What happened

Shares of Molson Coors Brewing (NYSE:TAP) plunged in early trading Tuesday after the beer giant reported Q4 earnings that featured an earnings beat (sort of) -- but also a restatement of financial results for all of 2016 and 2017.

As of noon EST, Molson Coors stock is down a good 9.5%.

Overflowing beer glass

Molson Coors' cup runneth over with bad earnings news today. Image source: Getty Images.

So what

Molson Coors was expected to post adjusted earnings of $0.78 per share in Q4 2018. The company actually reported GAAP earnings of $0.35 per share. But because Molson said its pro forma earnings came in at $0.84 per share, Wall Street is considering this an earnings beat.

Of course, while pro forma accounting can giveth, it can also taketh away. Molson Coor's Q4 GAAP sales were more than $3 billion, which should have been good enough to exceed Street projections for $2.5 billion in sales.

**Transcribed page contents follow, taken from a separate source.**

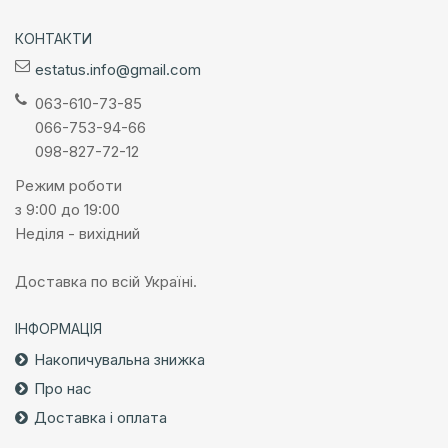
КОНТАКТИ
estatus.info@gmail.com
063-610-73-85
066-753-94-66
098-827-72-12
Режим роботи
з 9:00 до 19:00
Неділя - вихідний
Доставка по всій Україні.
ІНФОРМАЦІЯ
Накопичувальна знижка
Про нас
Доставка і оплата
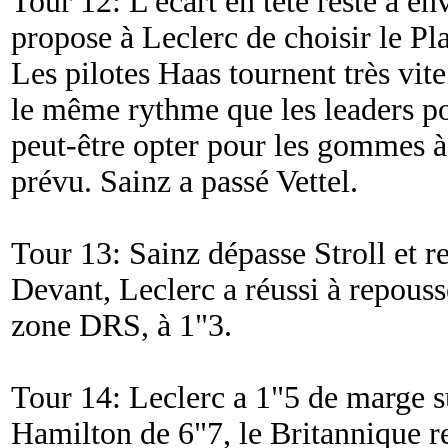
Tour 12: L'écart en tête reste à en
propose à Leclerc de choisir le Pl
Les pilotes Haas tournent très vit
le même rythme que les leaders p
peut-être opter pour les gommes à 
prévu. Sainz a passé Vettel.
Tour 13: Sainz dépasse Stroll et re
Devant, Leclerc a réussi à repouss
zone DRS, à 1"3.
Tour 14: Leclerc a 1"5 de marge s
Hamilton de 6"7, le Britannique r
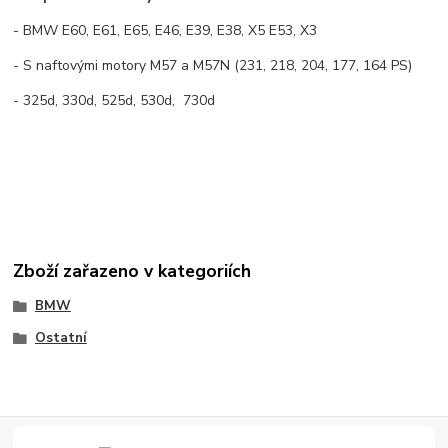
- BMW E60, E61, E65, E46, E39, E38, X5 E53, X3
- S naftovými motory M57 a M57N (231, 218, 204, 177, 164 PS)
- 325d, 330d, 525d, 530d, 730d
Zboží zařazeno v kategoriích
BMW
Ostatní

However, the company said its adjusted sales were only $2.4 billion -- thus a sales miss.

Check out the latest Molson Coors earnings call transcript.

Now what

So is this good news? Bad news? How about "irrelevant news"? As it turns out, what really seems to be concerning investors today is the fact that, in the course of reporting its earnings for Q4 and full-year 2018, Molson Coors also advised that it has discovered "the existence of a material weakness" in its accounting:

Specifically, in connection with preparing our 2018 financial statements, [Molson] identified an error in our 2016 income tax accounting for inside and outside basis differences related to our partnership in MillerCoors which resulted in an understatement of our deferred tax liability and income tax expense, and overstatement of net income by $399.1 million as of and for the year ended December 31, 2016. This deferred tax liability required revaluation in 2017 due to the impacts of the Tax Cuts and Jobs Act which, along with other insignificant errors in the 2017 calculations related to the previously held equity interest in MillerCoors, resulted in an overstatement of our income tax expense and understatement of net income of $151.4 million for the year ended December 31, 2017, and a net cumulative understatement of our deferred tax liability of $247.7 million as of December 31, 2017.

Long story short, Molson's going to have to restate its earnings for both 2016 and 2017, which up until now had been believed to be two of its strongest earnings years of the past decade, according to data from S&P Global Market Intelligence.

At least three law firms have already announced class-action lawsuits in connection with the restatement. No wonder investors are running scared.